Anyone can look up that DPE's mission and other statements they lay claim to uphold and display on the internet. Reading the spokemen's reasoning, sadly the scholars, their parents, their two teachers and their principles plea for assistance for an English teacher is being ignored because of narrow minded reasoning that was not related to them in person.

The department has certainly not dispayed accountability, not improving quality and sorely lacking the claim of excellence in maintaining high standards in everything they do.. lacking fairness, ethical and trustworthy practice's for both pupils of many grades and skeleton staff.

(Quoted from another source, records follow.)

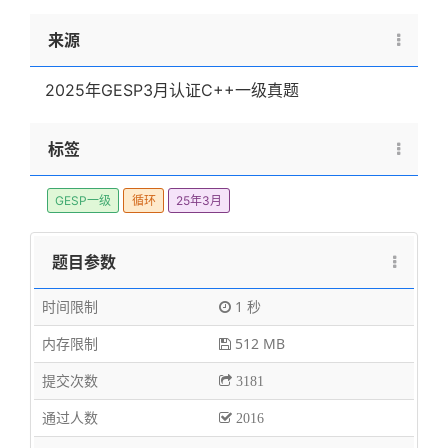
1 \le
来源
a_i
\le
10000
2025年GESP3月认证C++一级真题
标签
GESP一级
循环
25年3月
题目参数
时间限制
1 秒
内存限制
512 MB
提交次数
3181
通过人数
2016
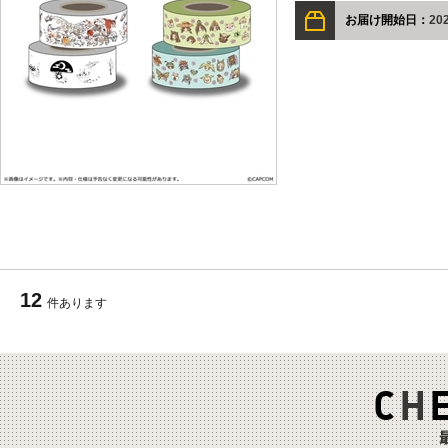
お届け開始日：
202
12
件あります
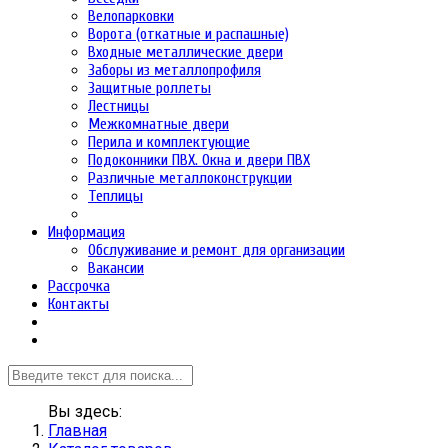
Велопарковки
Ворота (откатные и распашные)
Входные металлические двери
Заборы из металлопрофиля
Защитные роллеты
Лестницы
Межкомнатные двери
Перила и комплектующие
Подоконники ПВХ. Окна и двери ПВХ
Различные металлоконструкции
Теплицы
Информация
Обслуживание и ремонт для организации
Вакансии
Рассрочка
Контакты
Вы здесь:
Главная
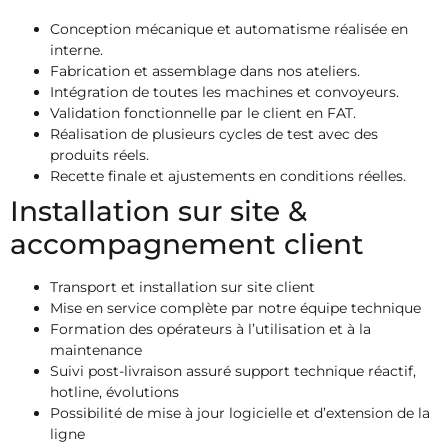
Conception mécanique et automatisme réalisée en
interne.
Fabrication et assemblage dans nos ateliers.
Intégration de toutes les machines et convoyeurs.
Validation fonctionnelle par le client en FAT.
Réalisation de plusieurs cycles de test avec des
produits réels.
Recette finale et ajustements en conditions réelles.
Installation sur site &
accompagnement client
Transport et installation sur site client
Mise en service complète par notre équipe technique
Formation des opérateurs à l’utilisation et à la
maintenance
Suivi post-livraison assuré support technique réactif,
hotline, évolutions
Possibilité de mise à jour logicielle et d’extension de la
ligne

This urgently needs intervention, with formost the best interests of all concerned at this school who are trying their utmost to attain their own mission. Success, ambition and hope for their future.

Dear Editor

On the assumption that 6 subject are required to be written in the final exams, then the minimum number of teachers at this school would be 6 teachers, and depending on how you do your counting it could also be 12 teachers.
According to the department they allocate a teacher for every 30 students, that means that if there are less than 30 students, there are no teachers.

To make the example simpler, lets assume that this is a high school, that is grades 9 to 12 and that there are 32 students, that is 8 students in each grade, and there are 6 subjects to be taught, that means that one teacher has to teach in 24 different classes each day.

The Eastern Cape has the worst educational outcomes.